Gumilyov did not come to the lyrics of “Pillar of Fire” right away. A significant milestone after “The Quiver” were the works of his Paris and London albums, published in “The Fire” (1918). Already here the author’s thoughts about his own worldview prevail. He proceeds from the “smallest” observations - of the trees, the “orange-red sky”, the “honey smelling meadow”, the “sick” in the ice-drifted river. The rare expressiveness of the “landscape” is amazing. But it is not nature itself that captivates the poet. Instantly, before our eyes, the secret of the bright sketch is revealed. This clarifies the true purpose of the verses. Is it possible, for example, to doubt a person’s courage after hearing his call to the “scarce” earth: “And become, as you are, a star / permeated through and through with Fire!”? He looks everywhere for opportunities to “rush after the light.” It’s as if Gumilyov’s former dreamy, romantic hero has returned to the pages of the new book. No, this is the impression of a moment. Mature, sad comprehension of existence and one’s place in it is the epicenter of “Bonfire.” Now, perhaps, it is possible to explain why the long road called to the poet. The poem “Eternal Memory” contains an antinomy: And here is all life!

Whirling, singing,

Seas, deserts, cities,

Flickering reflection

Lost forever.

And here again delight and grief,

Again, as before, as always,

The sea waves its gray mane,

Deserts and cities rise.

The hero wants to return what is “lost forever” to humanity, not to miss something real and unknown in the inner being of people. Therefore, he calls himself a “gloomy wanderer” who “must travel again, must see.” Under this sign, encounters with Switzerland, the Norwegian mountains, the North Sea, and a garden in Cairo appear. And on a material basis, capacious, generalizing images of sad wandering are formed: wandering - “like along the beds of dried up rivers,” “blind transitions of space and time.” Even in a loop love lyrics(D. Gumilyov experienced an unhappy love for Elena in Paris) the same motives are read. The beloved leads “the heart to heights,” “scattering stars and flowers.” Nowhere, as here, did such sweet delight in front of a woman sound. But happiness is only in a dream, in delirium. But in reality - longing for the unattainable:

Here I stand before your door,

There is no other way given to me.

Even though I know that I wouldn't dare

Never enter this door.

The already familiar spiritual collisions in the works of “The Pillar of Fire” are embodied immeasurably deeper, more multifaceted and more fearlessly. Each of them is a pearl. It is quite possible to say that with his word the poet created this long-sought treasure. This judgment does not contradict the general concept of the collection, where creativity is given the role of a sacred act. There is no gap between what is desired and what is accomplished for an artist.

The poems are born of eternal problems - the meaning of life and happiness, the contradiction of soul and body, ideal and reality. Addressing them imparts to poetry a majestic severity, precision of sound, the wisdom of the parable, and aphoristic precision.
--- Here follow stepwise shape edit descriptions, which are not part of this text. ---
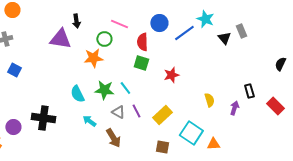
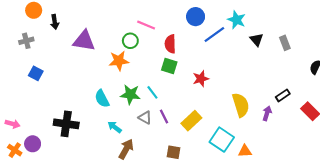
black arrow: (76, 21) -> (55, 22), moved
blue circle: (159, 23) -> (196, 17), moved
gray rectangle: (241, 31) -> (285, 43), moved
black rectangle: (249, 91) -> (283, 95), turned 72
yellow semicircle: (209, 100) -> (241, 105), size x1.6
purple circle: (13, 127) -> (33, 144), moved
brown arrow: (113, 138) -> (126, 149), moved, turned -120
brown square: (162, 147) -> (173, 152), moved

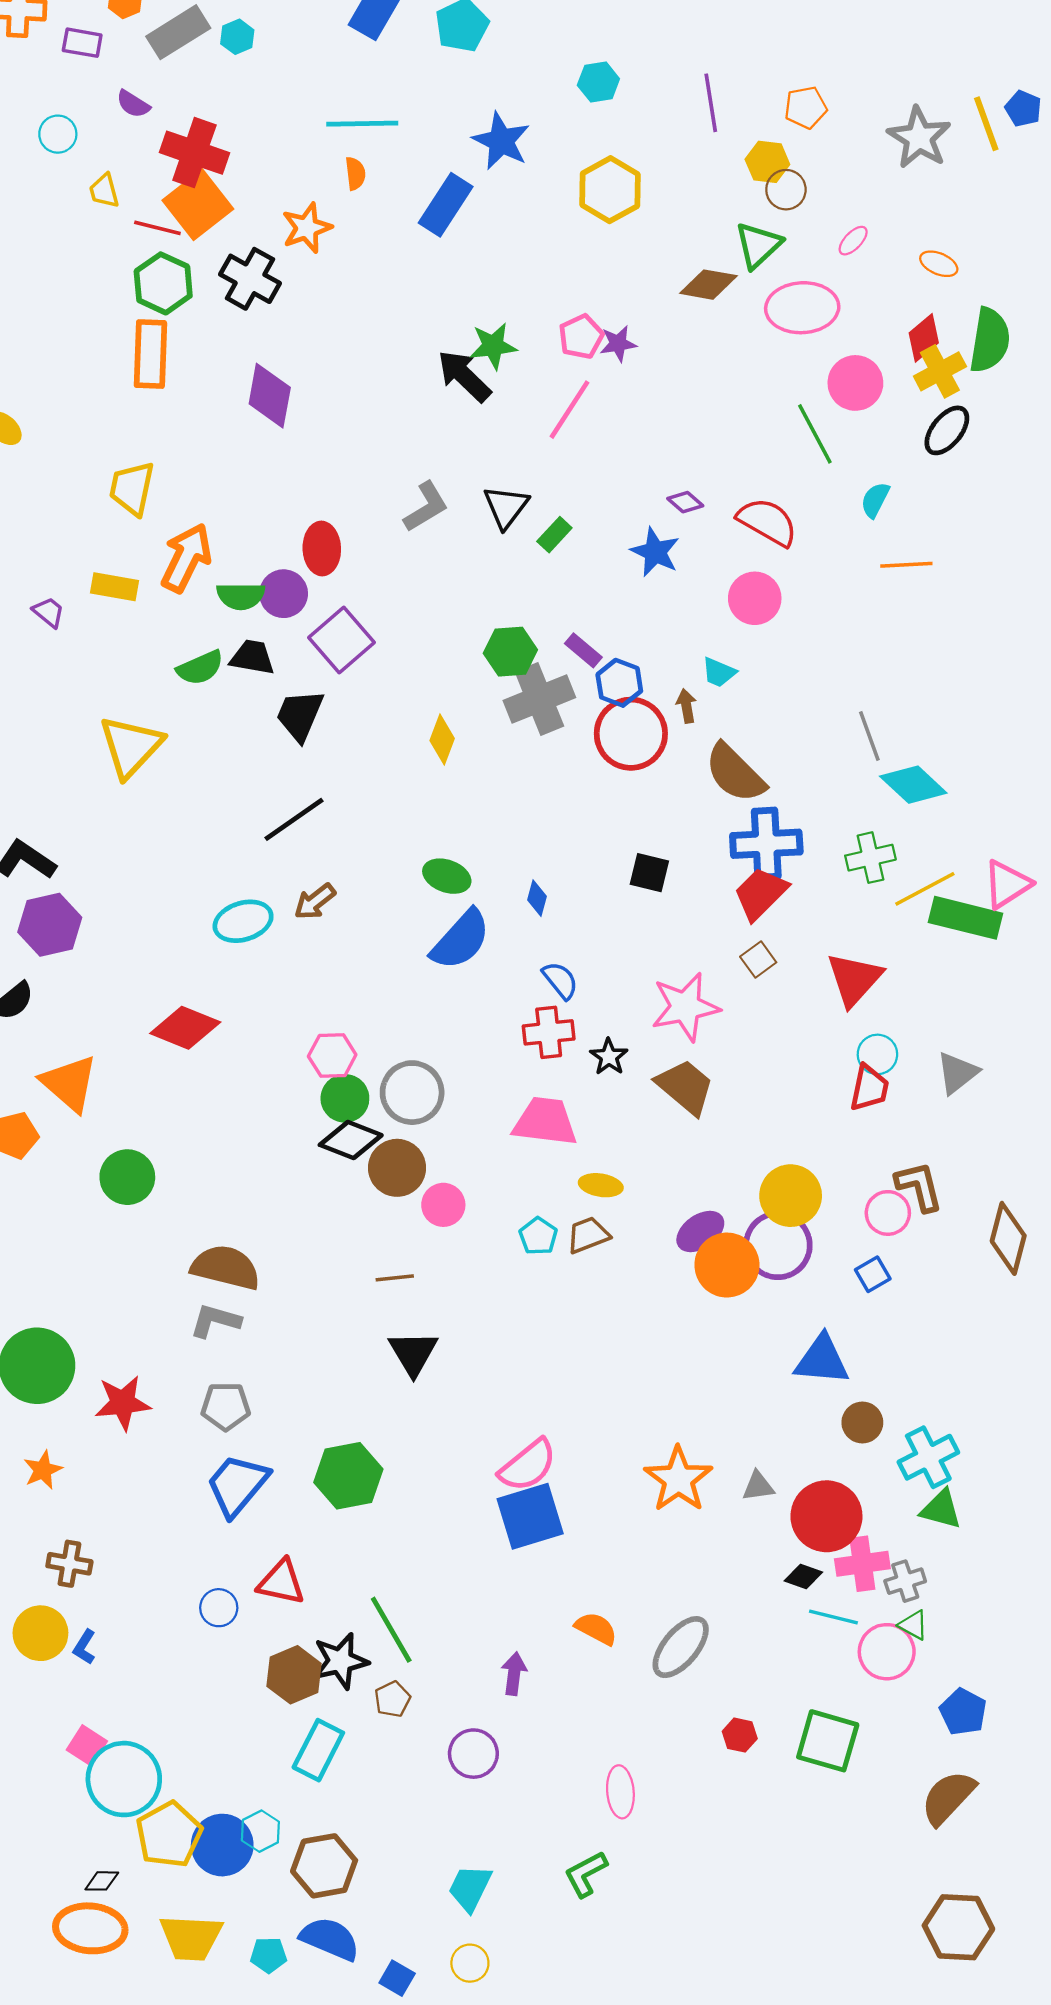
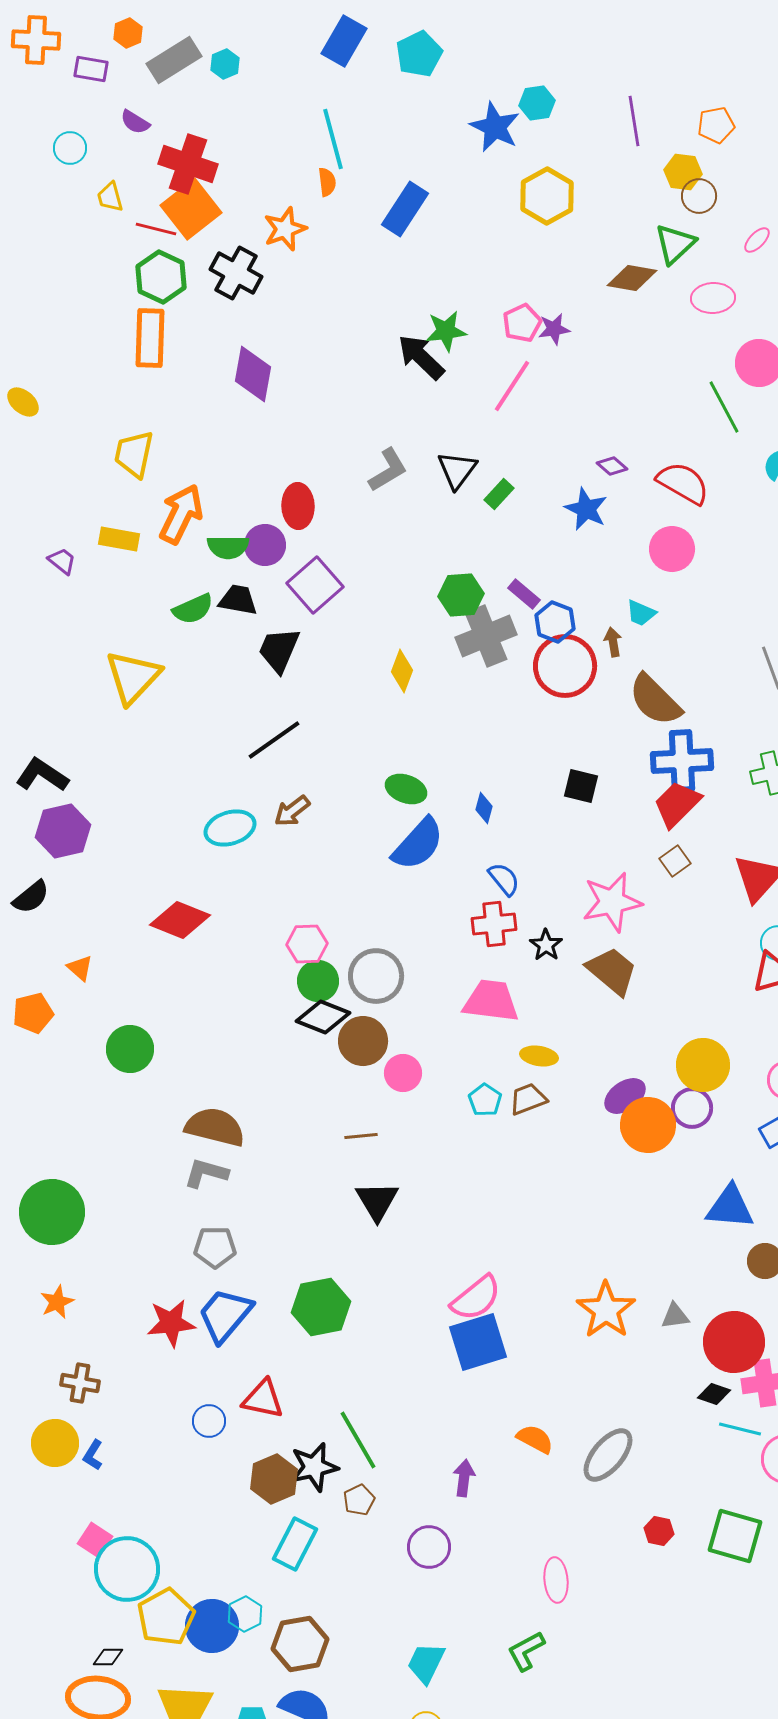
cyan line: (362, 124) -> (333, 139), turned 76
blue star: (501, 141) -> (495, 127), moved
pink ellipse: (802, 308) -> (713, 298), size x0.7
orange triangle: (69, 1083) -> (80, 968), size x0.5
purple circle: (778, 1245) -> (692, 1108), size x0.7
red star: (123, 1403) -> (171, 1323), moved

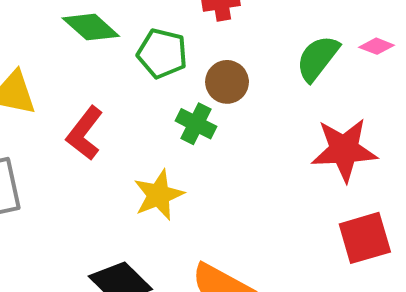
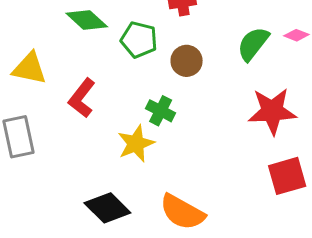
green cross: (196, 124) -> (161, 111), moved

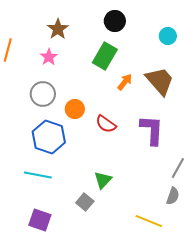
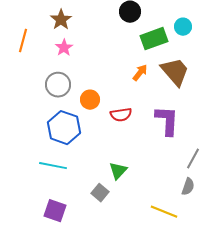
brown star: (58, 29) -> (61, 20), moved
green rectangle: (105, 56) -> (154, 39), moved, turned 40
red semicircle: (106, 124) -> (121, 115), turned -45

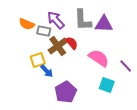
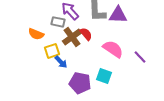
orange semicircle: (27, 24) -> (36, 34), moved
cyan square: (107, 85) -> (104, 76), moved
purple pentagon: (66, 92) -> (80, 83), turned -30

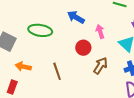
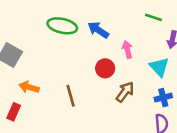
green ellipse: (40, 30) -> (62, 26), moved

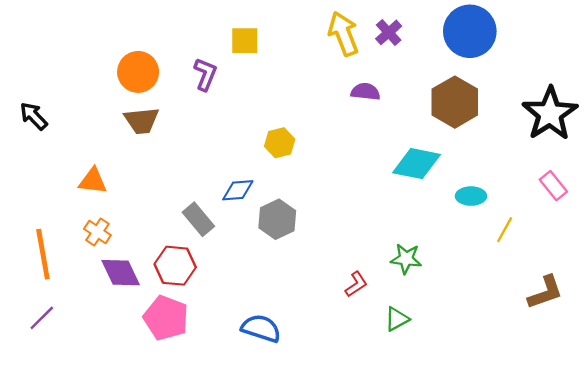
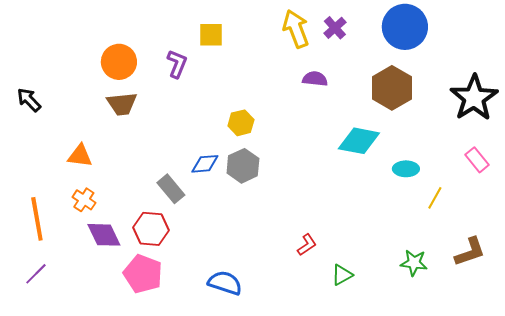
gray hexagon: (277, 219) -> (243, 166), moved
green star: (406, 259) -> (414, 263), moved

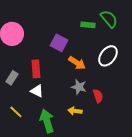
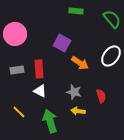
green rectangle: (88, 25) -> (76, 11), moved
gray rectangle: (12, 78) -> (17, 70), moved, turned 48
gray star: (79, 87) -> (74, 92), moved

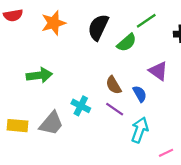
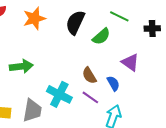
green line: (146, 21) -> (119, 16), turned 60
cyan cross: (81, 106) -> (59, 94), size x1.4
gray trapezoid: (51, 123) -> (32, 110), turned -30

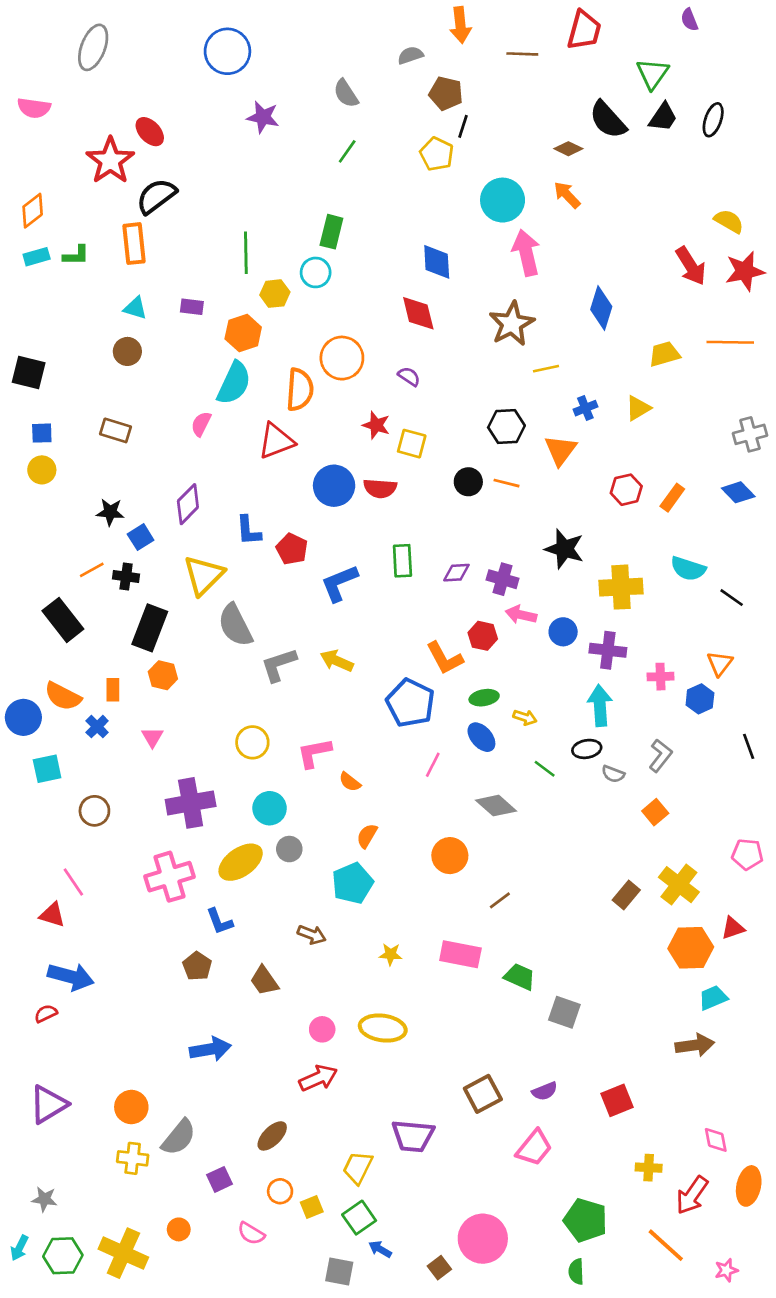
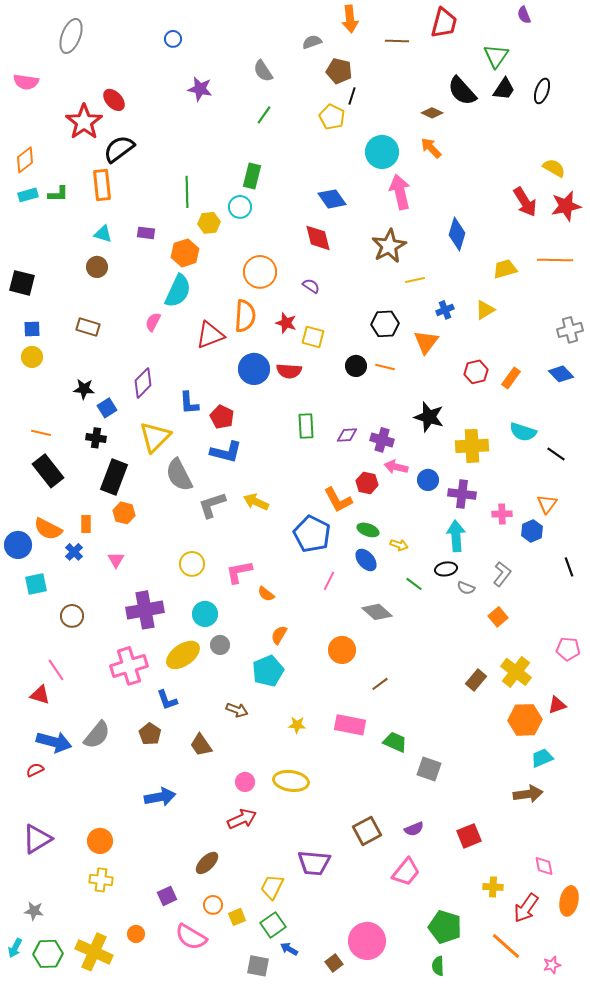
blue circle: (227, 51) -> (173, 39), size x0.5
blue diamond: (437, 262) -> (332, 199), turned -32
orange semicircle: (300, 390) -> (245, 316), moved
orange line: (92, 570) -> (41, 433), moved, turned 42
blue L-shape: (339, 583) -> (226, 452), moved, turned -144
green ellipse: (484, 698) -> (368, 530), turned 30
gray semicircle: (179, 1137) -> (97, 735), moved
pink semicircle: (251, 1233) -> (191, 937), size x1.5

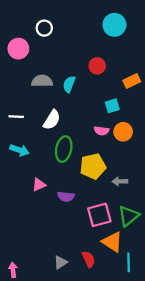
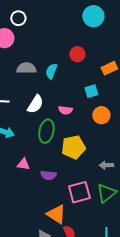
white circle: (44, 28) -> (18, 18), moved
pink semicircle: (102, 131) -> (65, 110), moved
gray arrow: (120, 181) -> (106, 165), moved
pink triangle: (39, 185) -> (23, 164), turned 32
orange triangle: (112, 242) -> (56, 214), moved

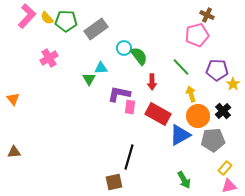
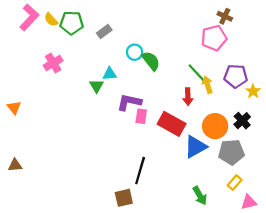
gray rectangle: (96, 29) -> (104, 32), size x0.6
red arrow: (152, 82) -> (188, 97), moved
yellow arrow: (191, 94) -> (207, 85), moved
yellow rectangle: (225, 168) -> (235, 183), moved

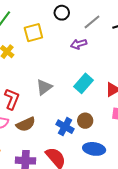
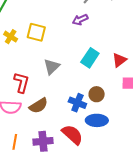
yellow square: (33, 33) -> (36, 32), moved, turned 36
blue ellipse: (94, 149) -> (97, 120), moved

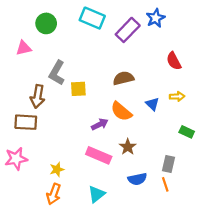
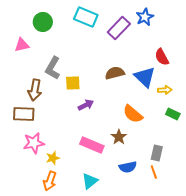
blue triangle: (152, 104) -> (145, 77), moved, size x1.6
orange semicircle: (121, 111) -> (133, 114), moved
purple arrow: (100, 124) -> (86, 105), moved
green rectangle: (187, 132) -> (173, 114), moved
pink star: (16, 159) -> (34, 143), moved

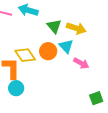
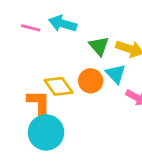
cyan circle: (16, 88) -> (46, 132), size x1.6

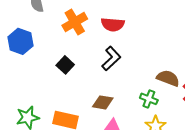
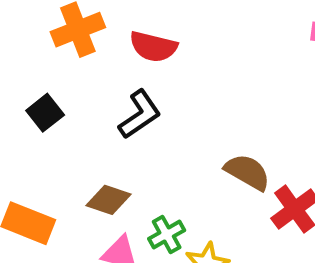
green cross: (149, 99) -> (167, 235), moved, turned 30

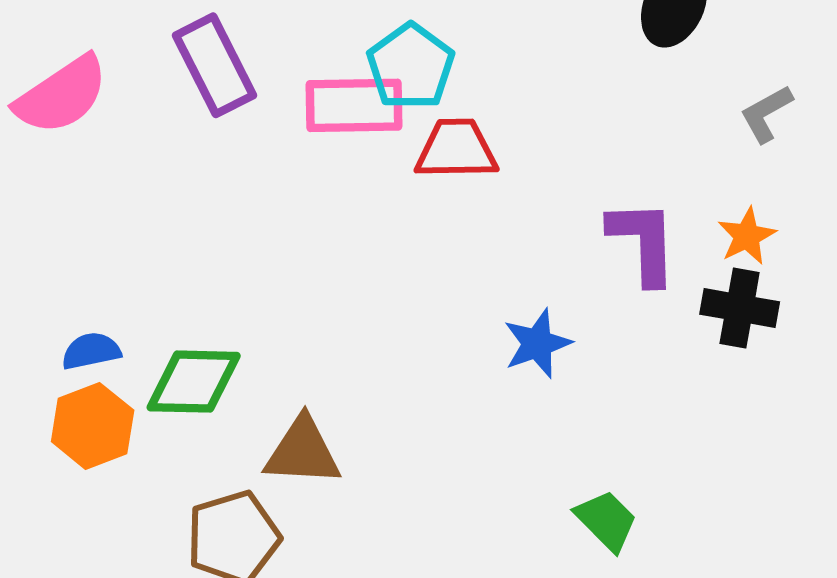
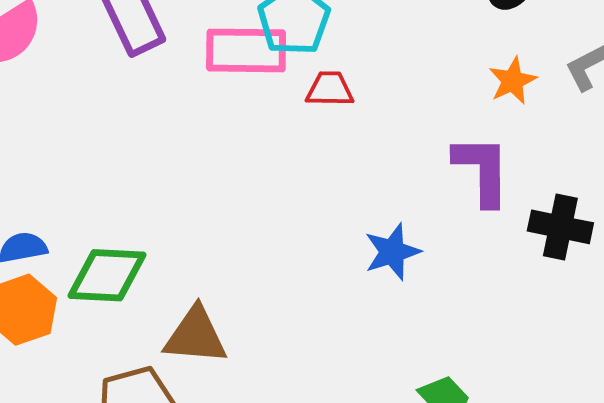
red trapezoid: (456, 149) -> (330, 89), size x0.7
orange star: (747, 236) -> (513, 81), moved

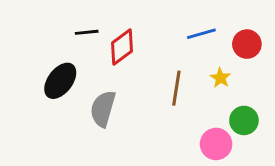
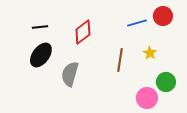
black line: (87, 32) -> (40, 27), moved
red circle: (247, 44) -> (163, 16), moved

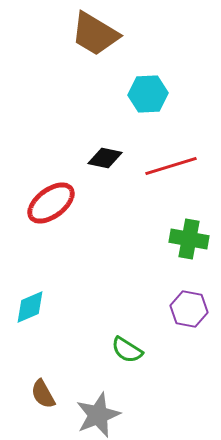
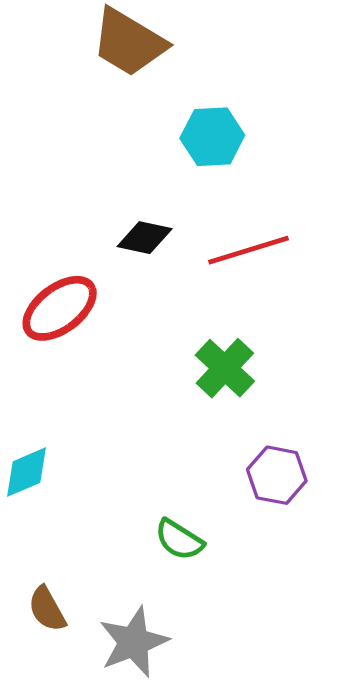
green cross: (189, 239) -> (225, 368), moved, turned 33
One more feature is organically woven into the seemingly rich combination of these features. It comes from a warm, excited human voice. More often - the author himself in an uninhibited lyrical monologue. Sometimes - objectified, although very unusual, “heroes”. Emotional coloring complex philosophical search makes it, the search, part of the living world, causing excited empathy.

Reading The Pillar of Fire awakens a feeling of ascent to many heights. It is impossible to say which dynamic turns of the author’s thought are more disturbing in “Memory”, “Forest”, “Soul and Body”. Already the opening stanza of “Memory” strikes our thoughts with a bitter generalization: Only snakes shed their skins.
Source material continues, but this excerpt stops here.